Nell’ennesimo venerdì di preghiere e proteste, per la Siria si riparte dal testo della risoluzione approvata nella notte dall‘Assemblea generale delle Nazioni unite, con 137 sì, 12 no e 17 astenuti. Il testo, sostenuto dalla Lega Araba, chiede tra le altre cose le dimissioni del presidente Bashar Assad e ricalca sostanzialmente il testo della risoluzione bloccata tre settimane fa dal doppio veto della Russia e della Cina nel Consiglio di sicurezza.

Mosca e Pechino, coerentemente, hanno di nuovo votato contro il provvedimento, che comunque non ha un valore vincolante né una forza esecutiva, come sarebbe stata una risoluzione approvata nel Consiglio, ma è senz’altro un ulteriore segnale dell’isolamento internazionale del regime di Damasco. Oltre al voto contrario di Russia e Cina, gli altri quindici no sono arrivati, tra gli altri, da Cuba, Corea del nord, Iran e Venezuela, il cui ambasciatore all’Onu ha detto che la risoluzione “nega la sovranità siriana e rischia di essere usata da alcuni per promuovere una guerra civile su larga scala”.

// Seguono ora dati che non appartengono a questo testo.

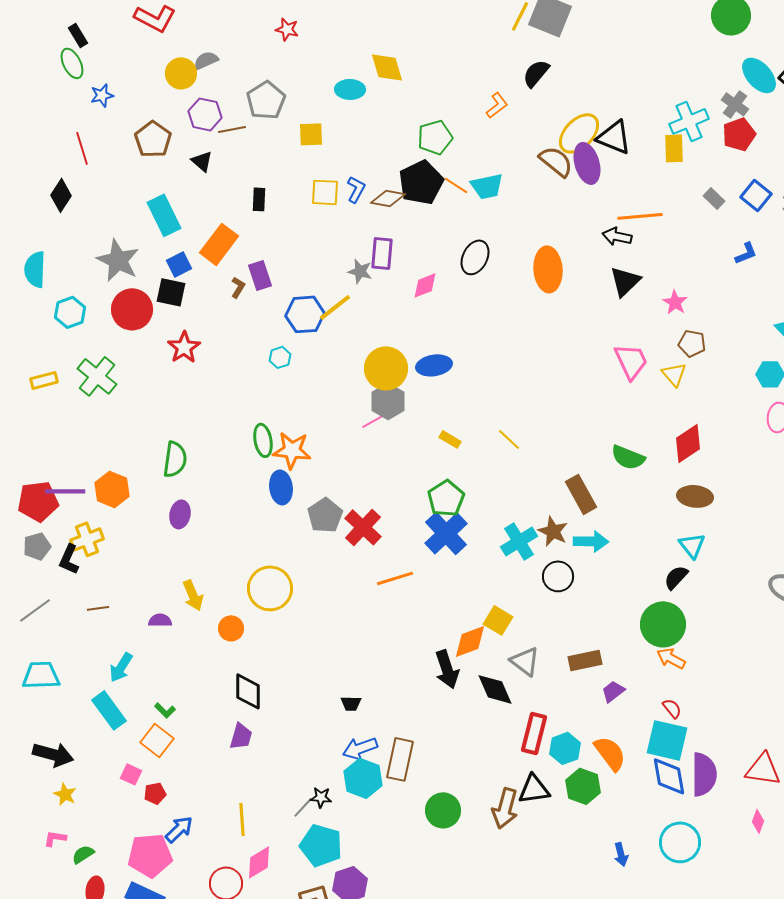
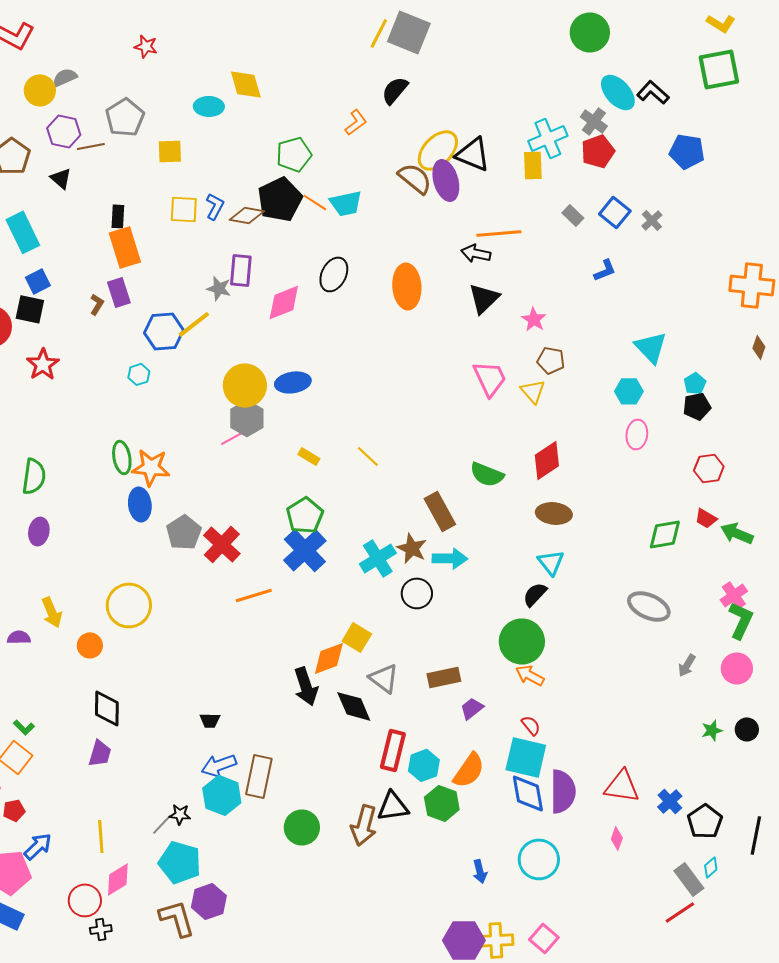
orange rectangle: (219, 244) -> (125, 247), moved, turned -54
pink diamond: (425, 285) -> (284, 302), size x1.4
orange semicircle: (610, 753) -> (469, 770), turned 72

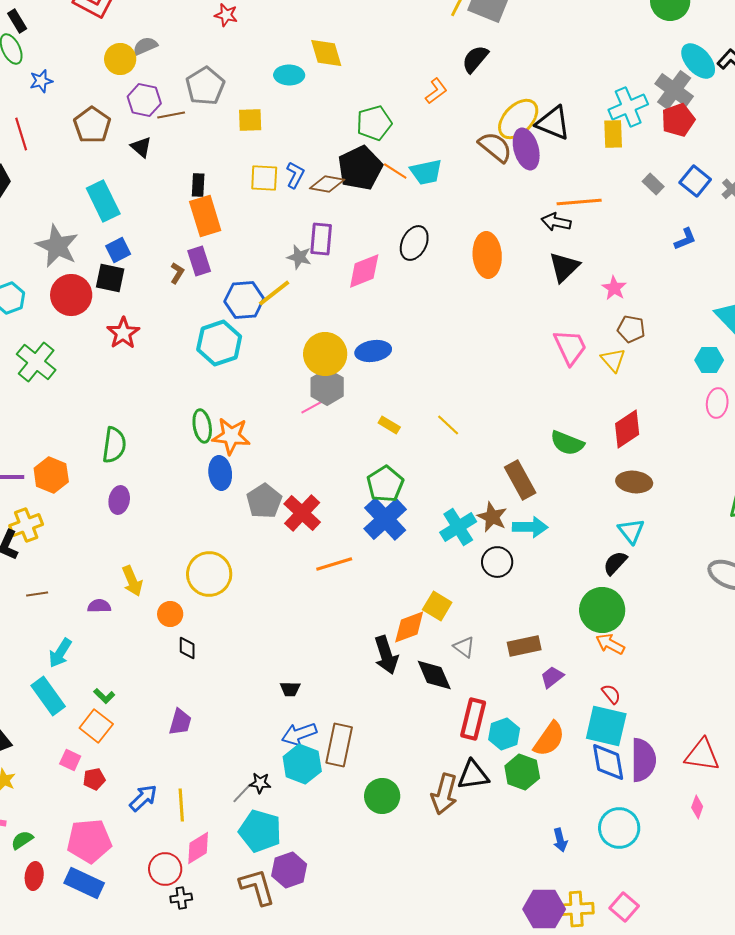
gray cross: (594, 121) -> (674, 90), size x1.4
cyan hexagon: (139, 374) -> (219, 343), size x2.0
gray triangle: (384, 678) -> (464, 647), size x0.7
black diamond: (107, 708) -> (187, 648), moved, size x0.6
blue arrow: (38, 846) -> (143, 798), moved

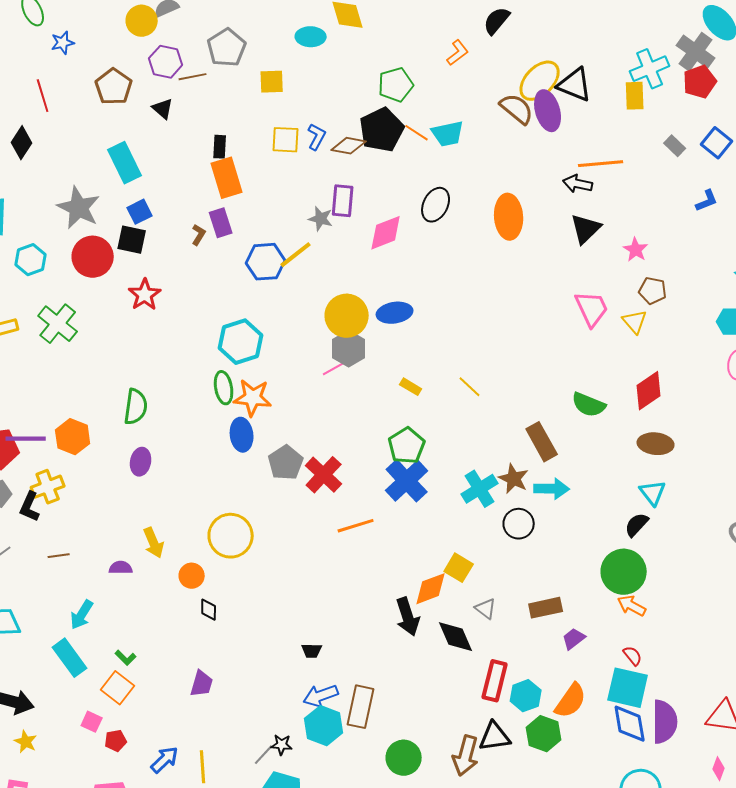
cyan hexagon: (219, 343) -> (241, 342), moved

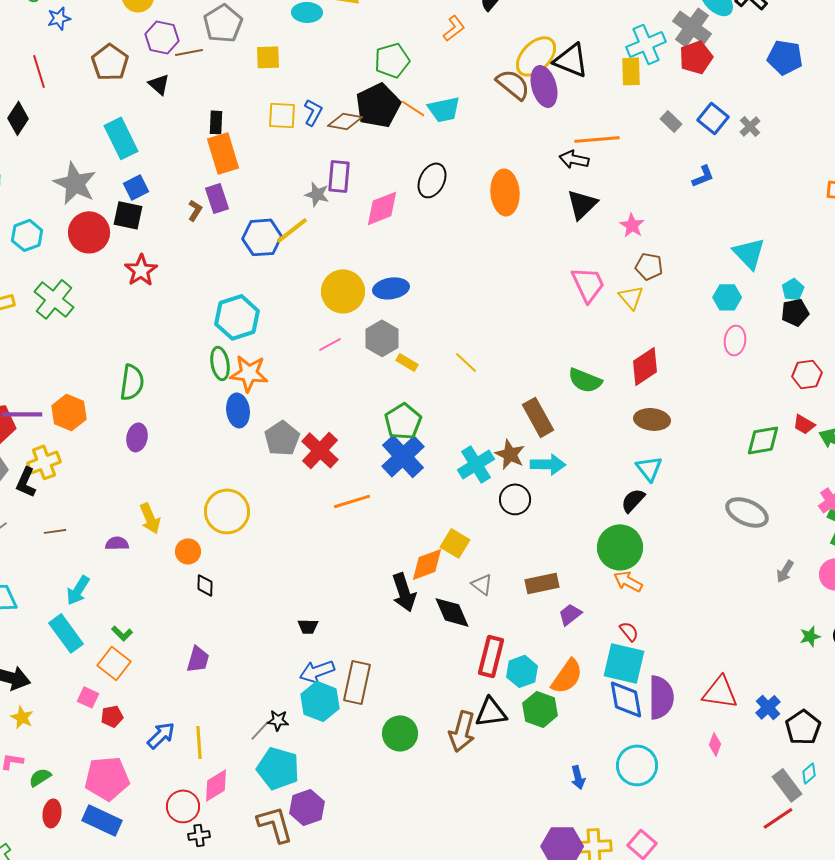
gray hexagon: (349, 349) -> (382, 338), moved

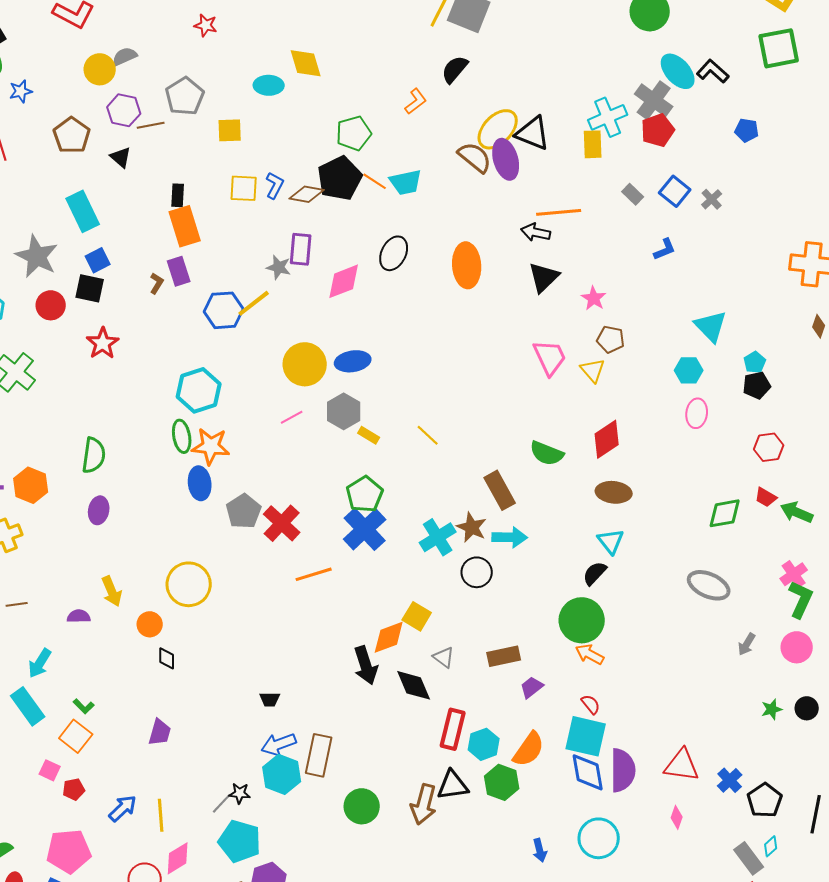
blue pentagon: (785, 57) -> (747, 130), size x0.7
red circle: (89, 232) -> (51, 305), size x0.7

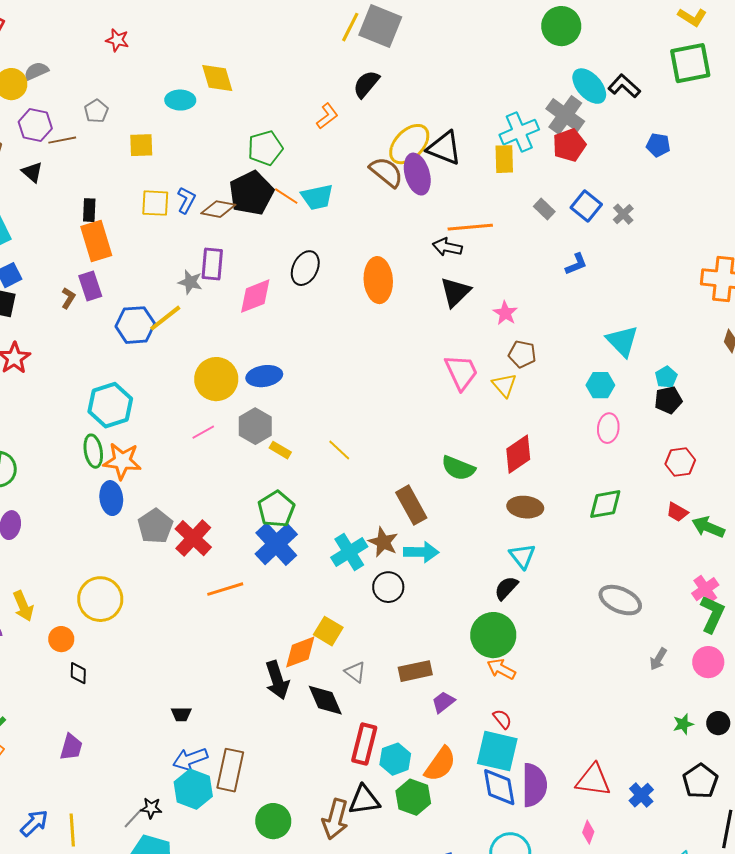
gray pentagon: (185, 96) -> (96, 111), size x0.6
green diamond: (725, 513) -> (605, 504), moved
black pentagon: (765, 800) -> (700, 781), moved

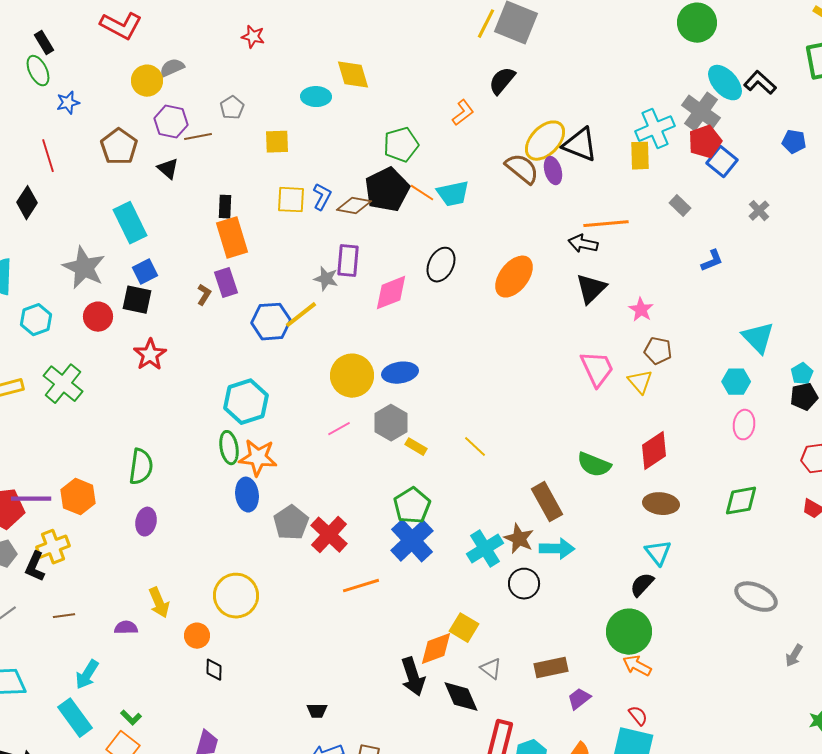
purple ellipse: (417, 174) -> (553, 171), size x0.7
blue square: (586, 206) -> (722, 162), moved
orange ellipse: (378, 280) -> (514, 277), turned 42

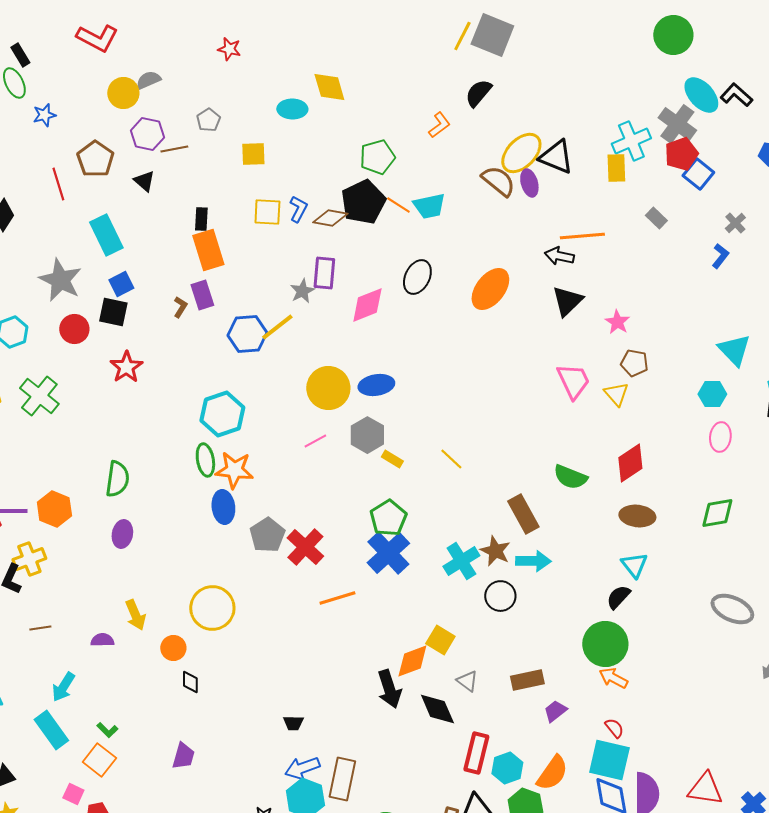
red line: (48, 156) -> (58, 184), moved
blue L-shape: (712, 261) -> (720, 256), moved, turned -30
gray star: (326, 279) -> (302, 291), turned 30

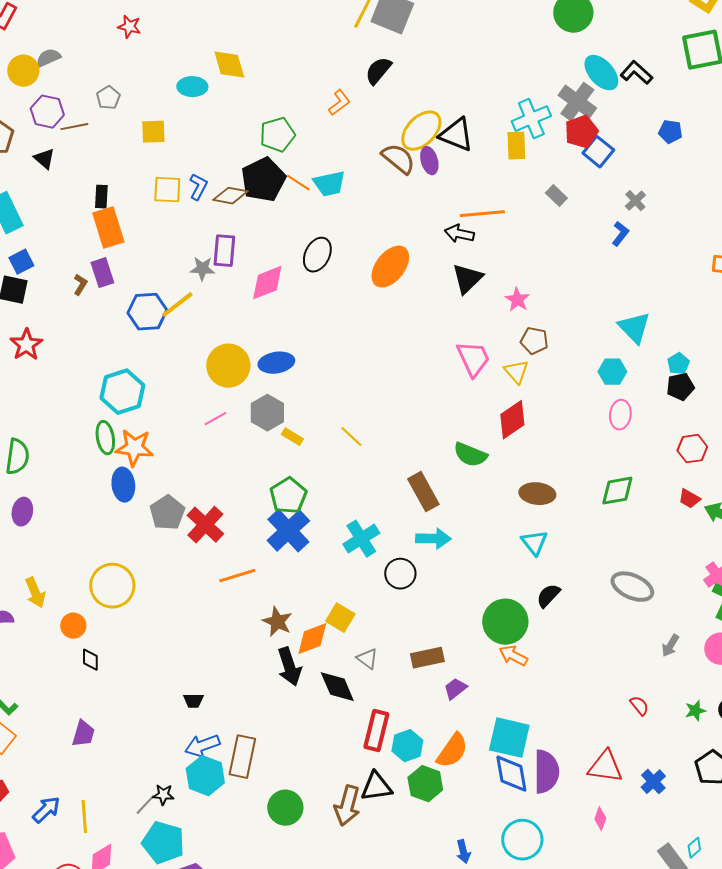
gray star: (302, 291) -> (202, 269), turned 30
red diamond: (630, 463) -> (512, 420), moved
brown star: (495, 551) -> (277, 622), moved
black semicircle: (618, 597) -> (548, 596), moved
red semicircle: (614, 728) -> (639, 706), moved

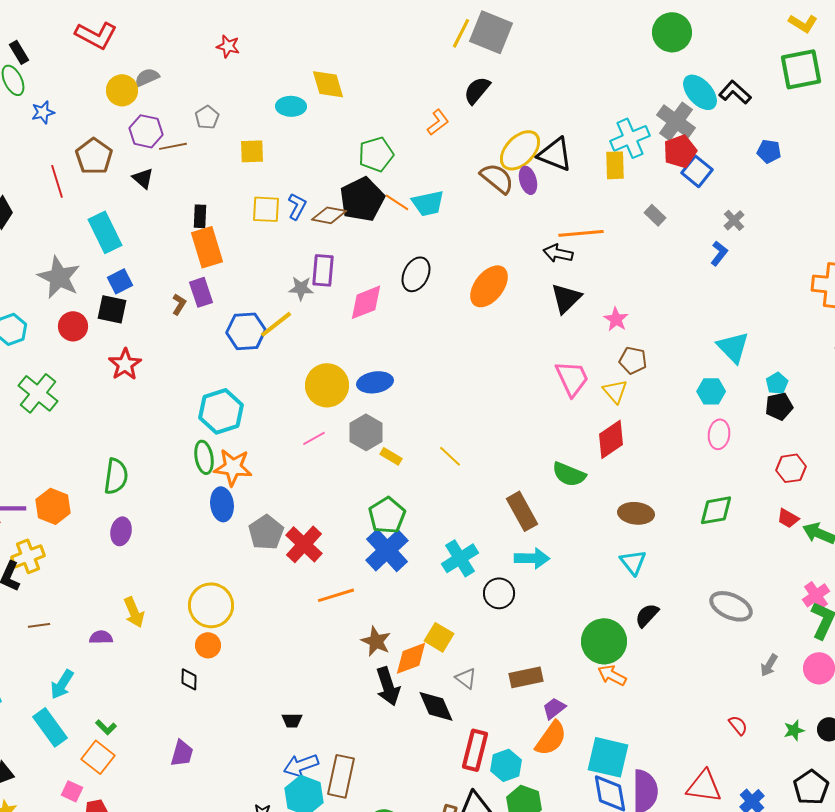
orange circle: (73, 626) -> (208, 645), moved
orange semicircle: (452, 751) -> (551, 738), moved

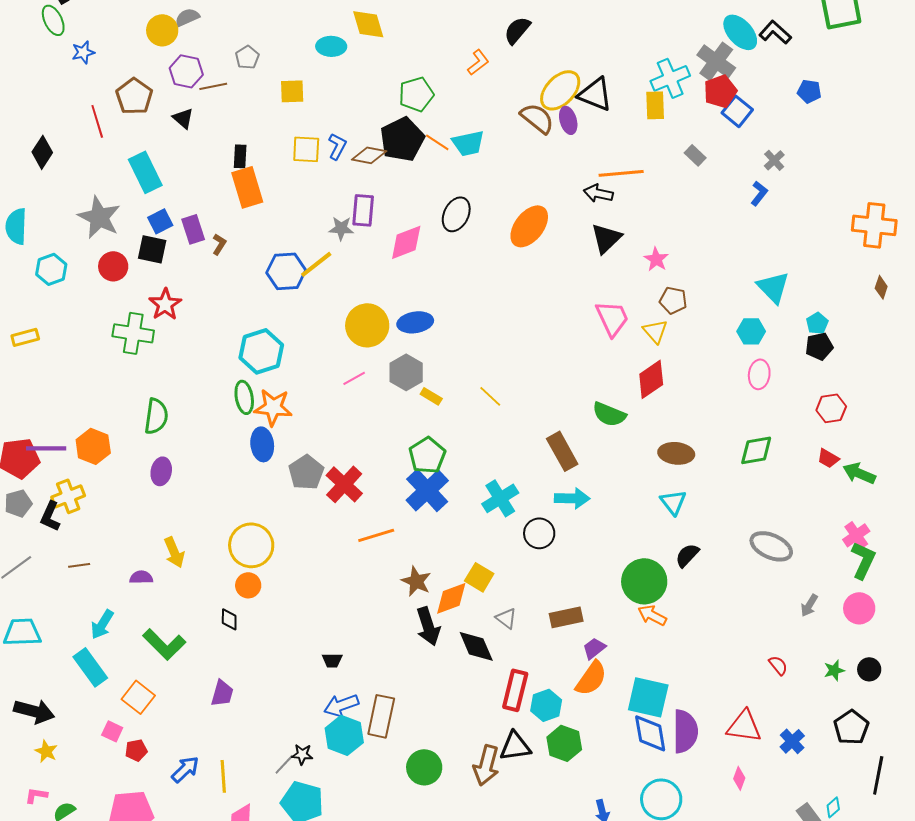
purple rectangle: (201, 292) -> (193, 229), moved
green cross: (38, 393) -> (133, 333), moved, turned -30
green L-shape: (106, 727) -> (164, 644), moved, size x2.0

Molto simili le parole dell’ambasciatore siriano Bashar Jafaari, secondo il quale la posizione dell’Onu non farà che “incoraggiare estremisti e terroristi”. Il vice ambasciatore russo Ghennady Gadilov, invece, ha spiegato il suo “niet” con la motivazione che “ancora una volta, la risoluzione è sbilanciata, chiede tutto al governo e non dice nulla alle opposizioni”. Di tutt’altro tenore le dichiarazioni dell’ambasciatrice Usa all’Onu Susan Rice: “Il testo approvato stasera – ha detto – Manda un chiaro messaggio al popolo siriano: il mondo è con voi”.

La diplomazia internazionale si muove comunque anche fuori dal Palazzo di vetro. A Damasco oggi è atteso il vice ministro degli esteri cinese Zhai Jun, in una missione per cercare “una soluzione pacifica e appropriata”. Lo stesso vice ministro in una intervista pubblicata sul sito web ufficiale del ministero ha condannato le violenze contro i civili e ha chiesto al governo di rispettare il “legittimo” desiderio popolare di riforme, ma nello stesso tempo ha criticato “le sanzioni e la minaccia di sanzioni” che non sono “efficaci per una soluzione”. Il vice ministro Zhai la scorsa settimana aveva ricevuto a Pechino una delegazione delle opposizioni siriane, in quello che è stato il primo incontro ufficiale di questo tipo. La Cina, insomma, sembra stia lentamente modificando l’atteggiamento verso Damasco, anche con un maggior coinvolgimento della propria diplomazia finora rimasta relativamente in secondo piano.

Intanto, dalla Siria continuano ad arrivare notizie di azioni di forza da parte dell’esercito, che stringe d’assedio la città di Homs ormai da quasi due settimane. Ieri, però, le operazioni si sono concentrate contro un altro “obiettivo”, Deraa, nel sud del paese, dove secondo i gruppi di opposizione, le forze militari hanno condotto un duro attacco. Stando a quanto dice l‘Osservatorio siriano per i diritti umani, ong dell’opposizione con base a Londra, in un villaggio della provincia di Deraa, Sahm al-Julan, non lontano dal confine con la Giordania, le forze di sicurezza avrebbero rastrellato tutti gli abitanti e li avrebbero caricati su camion con destinazione ignota. Combattimenti sono stati segnalati anche nell’est del paese, verso il confine iracheno – forse su una delle rotte del traffico di armi che alimenta la resistenza armata contro il regime – e nella zona di Kfar Nabuda, nella provincia di Hama.

Proseguono anche gli arresti. Secondo Reporters senza frontiere, tra le persone finite nella rete delle forze di sicurezza c’è anche il blogger Razan Ghazzawi, fermato assieme a una decina di persone, tra cui il direttore del Centro siriano per i media e la libertà di espressione, Mazen Darwish. Il suo avvocato Anwar Bunni ha detto ad Al Jazeera che l’arresto è avvenuto giovedì pomeriggio a Damasco, durante un blitz delle forze di sicurezza che hanno fatto irruzione nella sede del Centro, una organizzazione che dal luglio 2011 ha lo status di osservatore nel Consiglio economico e sociale dell’Onu: “Condanniamo questi arresti – ha detto Bunni – E chiediamo alle autorità di rilasciare immediatamente le persone fermate”. Un appello amplificato da Reporters senza frontiere, che esprime la sua preoccupazione “per l’integrità fisica delle persone arrestate” molte delle quali, peraltro, sono già state arrestate e poi rilasciate dai servizi di sicurezza nel corso dell’ultimo anno.